Truth be told, having missing ingredient number 3 might’ve given us missing ingredients number 1 and 2.

Montage of photos of the office for the first job
Click the montage to see the Flickr photoset.

Perhaps I’ll write about it at length someday, but for now a quick summary of what happened to this startup will have to suffice. They burned through money irresponsibly in many ways, including:

  • Renting office space in a pricey office building in a posh boutique district of town. We were located between the Mont Blanc and Ports International stores and across the street from the downtown Four Seasons.
  • Hiring an interior decorator to do a custom design of the office space, with custom furniture. I’d have kept the decent chairs, but we would’ve been just as productive with folding tables as we were with the custom desks.
  • Purchasing two large flat-screen TVs, neither of which were ever used for business purposes. They were pretty great for Wii and Xbox 360 games, though.
  • The ice sculpture and oyster shucker at the office-warming party. The party was black tie optional for some reason that still eludes me. At least they scaled down their ice sculpture purchase; they originally wanted the Chrysler Building, but settled for the less complex (and less expensive) company logo instead.

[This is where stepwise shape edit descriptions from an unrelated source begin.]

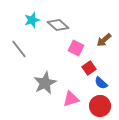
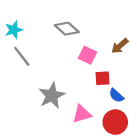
cyan star: (32, 20) -> (14, 30), moved
red square: (89, 68) -> (103, 78), turned 32

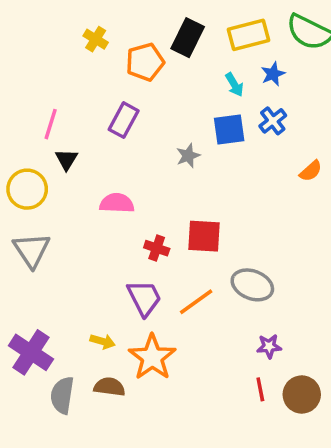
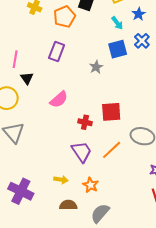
pink semicircle: (117, 203) -> (59, 99), turned 144
orange star: (152, 357) -> (91, 185), size x0.6
gray semicircle: (62, 395) -> (100, 213), moved, turned 40

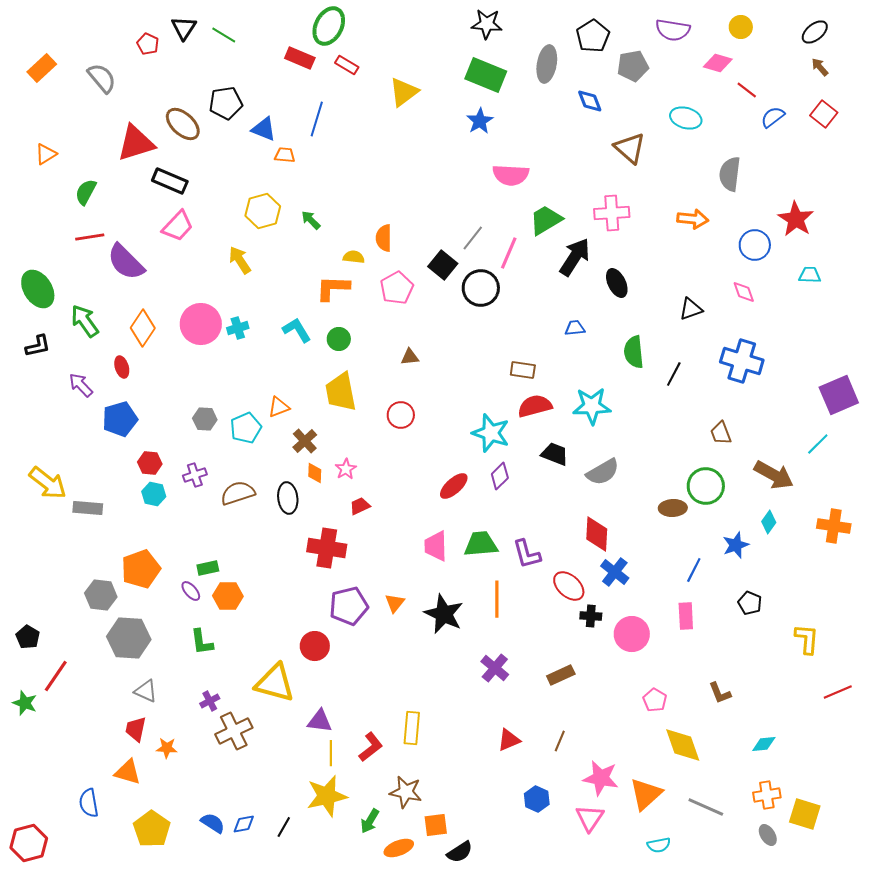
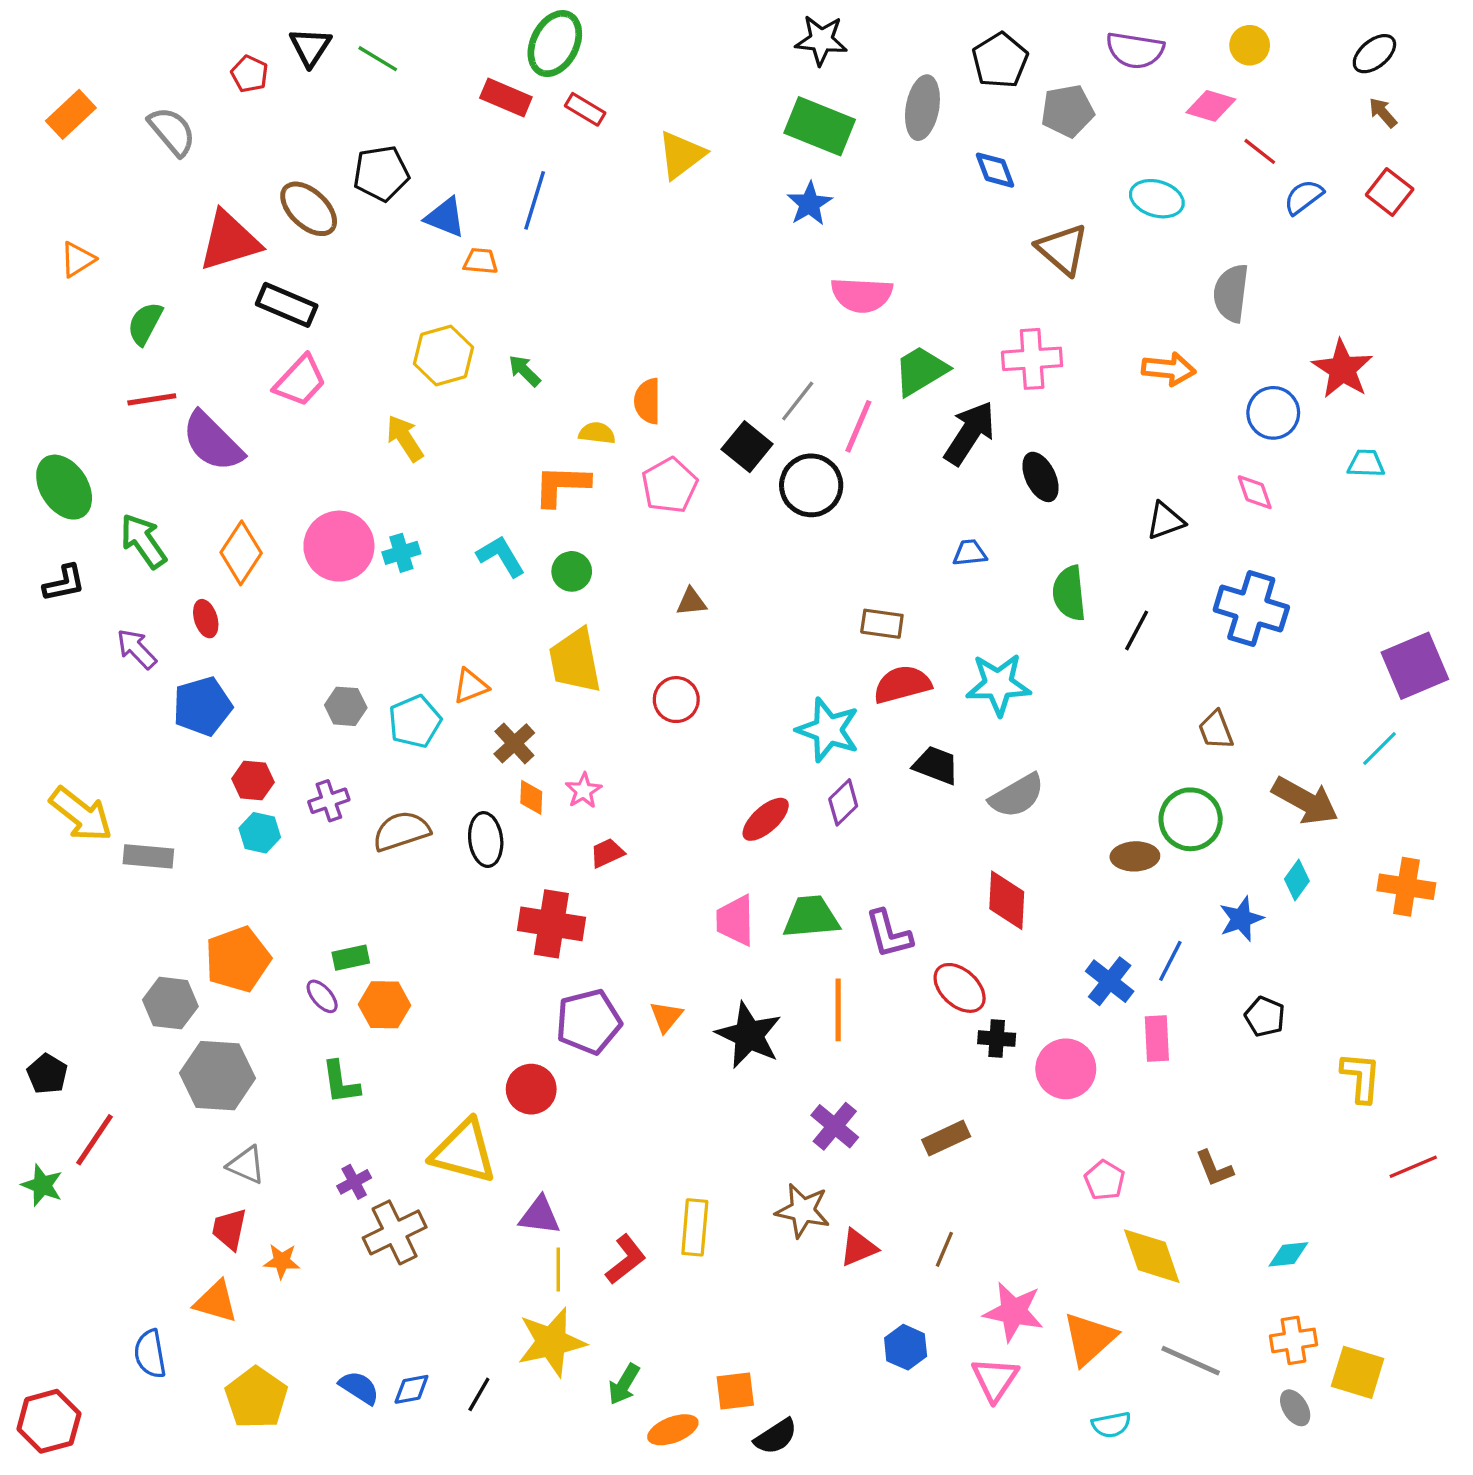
blue cross: (615, 572) -> (1110, 981), moved
brown star: (406, 792) -> (803, 1211), moved

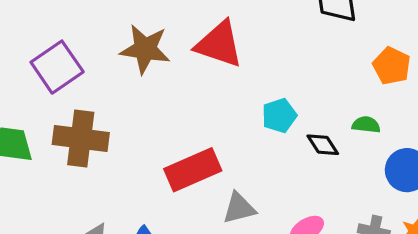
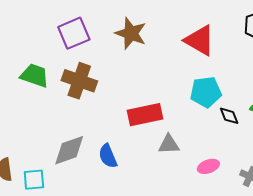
red triangle: (219, 44) -> (200, 40), moved
cyan pentagon: (279, 116) -> (206, 92), size x1.4

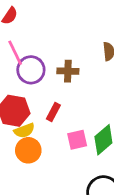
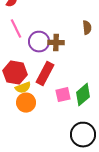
purple circle: (31, 70) -> (39, 42), moved
red rectangle: (53, 112) -> (45, 74), size x1.6

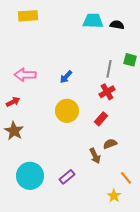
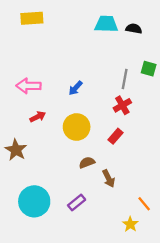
red arrow: (13, 102) -> (38, 117), moved
brown semicircle: (110, 144) -> (87, 162), moved

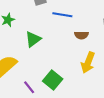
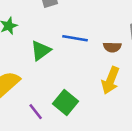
blue line: (62, 15) -> (75, 38), moved
brown semicircle: (81, 35) -> (112, 47), moved

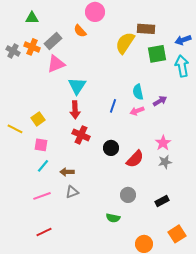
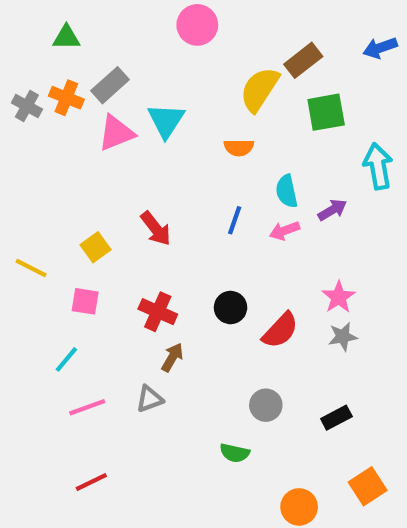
brown rectangle: (146, 29) -> (303, 60), turned -42
orange semicircle: (80, 31) -> (239, 148), moved, turned -48
blue arrow: (183, 40) -> (380, 48), moved
cyan arrow: (182, 66) -> (378, 166), moved
cyan triangle: (77, 86) -> (166, 121), moved
red arrow: (75, 110) -> (156, 229), turned -36
yellow square: (38, 119) -> (95, 247), moved
red cross: (81, 135) -> (158, 312), moved
cyan line: (43, 166) -> (66, 359), moved
brown arrow: (67, 172) -> (172, 357), moved, turned 120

The ice sculpture at the office-warming party.
The ice sculpture at the office-warming party.

Alarmed at the company’s burn rate and lack of income, the source of the startup’s funding threatened to cut off the money. We were then informed by the CEO that unless we accelerated the schedule unreasonably, we’d all have to take a 20% pay cut. He went on vacation to Hawaii with his girlfriend a couple of days after that because he always went on vacation to Hawaii with his girlfriend at that time of year, crisis at his own company be damned.

While he was away, the entire senior developer team, of which I was part, started circulating their resumes and putting out the word that they were looking for new jobs. Within six weeks, the senior team had left the company. Within six months, the company had all but vanished. The website for the software no longer works, and the website for the company is now a single page showing the startup logo and nothing more.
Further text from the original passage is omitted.